Empirical hardness analysis#

Measuring and understanding the hardness of MDPs represent a fundamental step in the development of a reinforcement learning benchmark. This tutorial introduces the hardness measures available in \(\texttt{Colosseum}\) and illustrates how to carry out the empirical analysis presented in the paper for the measures available in the package and for custom ones.

Measures of hardness

The three efficiently computable theoretical measures of hardness available are the diameter, the environmental value norm, and the sum of the reciprocals of the sub-optimality gaps. Their code names can be obtained from the get_available_hardness_measures function.

There are two ways to compute the measures for a BaseMDP object. You can either call the corresponding properties, diameter, value_norm, and sum_reciprocals_suboptimality_gaps, or alternatively you can use the get_measure_from_name function, which takes the code name of the measure as input.

mdp = SimpleGridContinuous(seed=0, size=4, p_rand=0.01, n_starting_states=3)
mdp.diameter
Diameter: 6.05
mdp.value_norm
Environmental value norm: 0.50
mdp.sum_reciprocals_suboptimality_gaps
Sum of the reciprocals of the suboptimality gaps: 361.30

Or alternatively,

mdp = SimpleGridContinuous(seed=0, size=4, p_rand=0.01, n_starting_states=3)
for measure_name in BaseMDP.get_available_hardness_measures():
    print(f"{measure_name}: {mdp.get_measure_from_name(measure_name):.2f}")
diameter: 6.05
value_norm: 0.50
suboptimal_gaps: 361.30

Hardness scenarios

The accompanying paper proposes four scenarios to analyse the two different types of identified complexities: the visitation complexity, which relates to the difficulty of visiting all the states, and the estimation complexity, which relates to the discrepancy between the optimal policy and the best policy an agent can derive from a given estimate of the transition and reward kernels.

To define a scenario, we create a HardnessAnalysisParams object, which encodes the configurations for the scenario. The run_scenario_analysis function runs a HardnessAnalysisParams and produces the corresponding figure.

Note the run_scenario_analysis is built on top of the get_varying_parameter_dfs, which computes the hardness measures for the MDP instances. If multiprocessing is enabled get_varying_parameter_dfs will use multiple cores.

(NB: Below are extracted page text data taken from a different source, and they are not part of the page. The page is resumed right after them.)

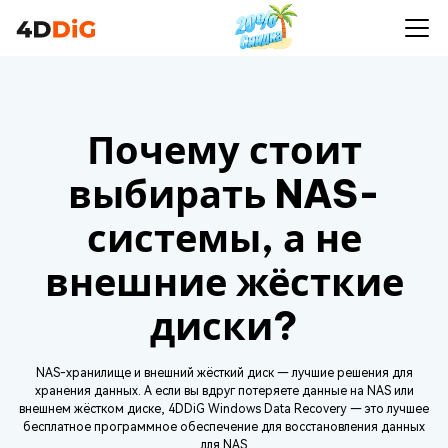
Почему стоит
выбирать NAS-
системы, а не
внешние жёсткие
диски?
NAS-хранилище и внешний жёсткий диск — лучшие решения для
хранения данных. А если вы вдруг потеряете данные на NAS или
внешнем жёстком диске, 4DDiG Windows Data Recovery — это лучшее
бесплатное программное обеспечение для восстановления данных
для NAS.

The SimpleGridContinuous class is used as a running example for the tutorial.

Scenario 1
We vary the probability p_rand that an MDP executes a random action instead of the action selected by an agent. As p_rand approaches one, value estimation becomes easier, since outcomes depend less on agent choices. However, intentionally visiting states becomes harder.

SCENARIO_1_SimpleGridContinuous = HardnessAnalysisParams(
    mdp_class=SimpleGridContinuous,
    varying_params_name="p_rand",
    varying_params_name_clean="Probability of a random action",
    varying_params_values=np.linspace(0.0001, 0.6, 8).round(2),
    fixed_params=dict(make_reward_stochastic=True, size=8, n_starting_states=3),
    n_seeds_mdp=3,
)

run_scenario_analysis(SCENARIO_1_SimpleGridContinuous)
../_images/hardness-analysis_13_0.png

Scenario 2
We vary the probability p_lazy that an MDP stays in the same state instead of executing the action selected by an agent. Contrary to increasing p_rand, increasing p_lazy never benefits exploration. Increasing p_lazy decreases estimation complexity and increases visitation complexity.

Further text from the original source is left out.